01 · 2020-01
Kaplan et al. · Scaling Laws for Neural Language Models
OpenAI paper that established empirical power-law relationships between model size (parameters), dataset size (tokens), and compute used (FLOPs). Showed that loss decreases as a power law in each variable when the others are not bottlenecks. Underlying claim: scale is the dominant lever for language modeling improvement. Established the field's core question: how to allocate a fixed compute budget across N (params), D (tokens), and C (FLOPs).
Contribution: Showed scaling is power-law. Established N × D × FLOPs as the fundamental variables. Underestimated optimal D substantially (this got corrected by Chinchilla).
02 · 2022-03
Hoffmann et al. · Training Compute-Optimal Large Language Models (Chinchilla)
DeepMind paper that re-ran Kaplan's analysis with a wider sweep and identified that prior models (GPT-3, Gopher) had been substantially undertrained on data relative to parameter count. Trained a 70B parameter model (Chinchilla) on 1.4T tokens and matched the much-larger 280B Gopher's performance. Established the now-canonical rule: ~20 tokens of training data per parameter is approximately compute-optimal under fixed FLOPs budget.
Contribution: Reset the field. Every frontier lab post-2022 trained much larger D/N ratios. Established the '20 tokens per parameter' rule of thumb. Largely retired the 'big model + few tokens' approach that dominated 2020-2021.
03 · 2022+
Inference-aware revisions to Chinchilla optimality
Researchers (Touvron et al. with Llama, then many others) noted that Chinchilla's compute optimality assumes training is the only cost. In production, inference compute often dominates total system cost. This means it's often economically optimal to train SMALLER models on MORE tokens (past the Chinchilla 20-tokens-per-param point), trading worse training-compute efficiency for better inference economics. Llama 2 trained 7B and 13B models on 2T tokens (~150-300 tokens/param). Llama 3 8B trained on 15T tokens (~1900 tokens/param). This is sometimes called 'overtraining' — but it's the right call when inference is most of the cost.
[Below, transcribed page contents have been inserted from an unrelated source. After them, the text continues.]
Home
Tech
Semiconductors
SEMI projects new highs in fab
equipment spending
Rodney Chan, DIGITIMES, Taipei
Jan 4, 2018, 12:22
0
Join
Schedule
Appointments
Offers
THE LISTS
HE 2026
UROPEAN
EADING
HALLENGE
Contribution: Established that compute-optimal under training is not the same as economically-optimal under deployment. Reshaped the smaller-but-overtrained model strategy that defines 2023-2026 frontier-open-weight releases.
04 · 2024-2025
Inference-time scaling laws (o1, o3, Deepseek-R1)
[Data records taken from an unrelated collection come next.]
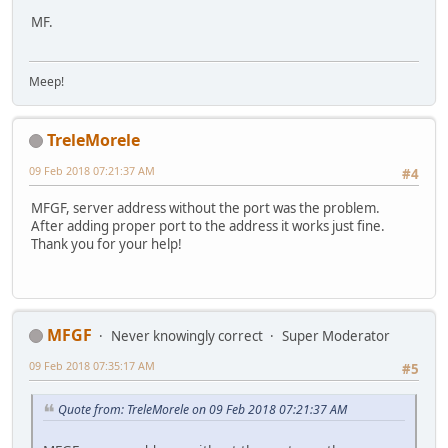
MF.
Meep!
TreleMorele
09 Feb 2018 07:21:37 AM
#4
MFGF, server address without the port was the problem.
After adding proper port to the address it works just fine.
Thank you for your help!
MFGF
Never knowingly correct
Super Moderator
09 Feb 2018 07:35:17 AM
#5
Quote from: TreleMorele on 09 Feb 2018 07:21:37 AM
OpenAI's o1 (Sep 2024) demonstrated that scaling compute used at inference time (long chain-of-thought reasoning) improves performance on reasoning benchmarks (AIME, GPQA) in a power-law manner — separate from train-time scaling. DeepSeek-R1 (Jan 2025) showed this pattern works on a public open-weights model. The field now has TWO scaling axes: pretraining compute (the Kaplan-Chinchilla axis) and inference compute (the o1 axis).
Contribution: Opened a second scaling dimension. Frontier labs in 2025-2026 invest heavily in both. Has major implications for inference-cost-per-task economics.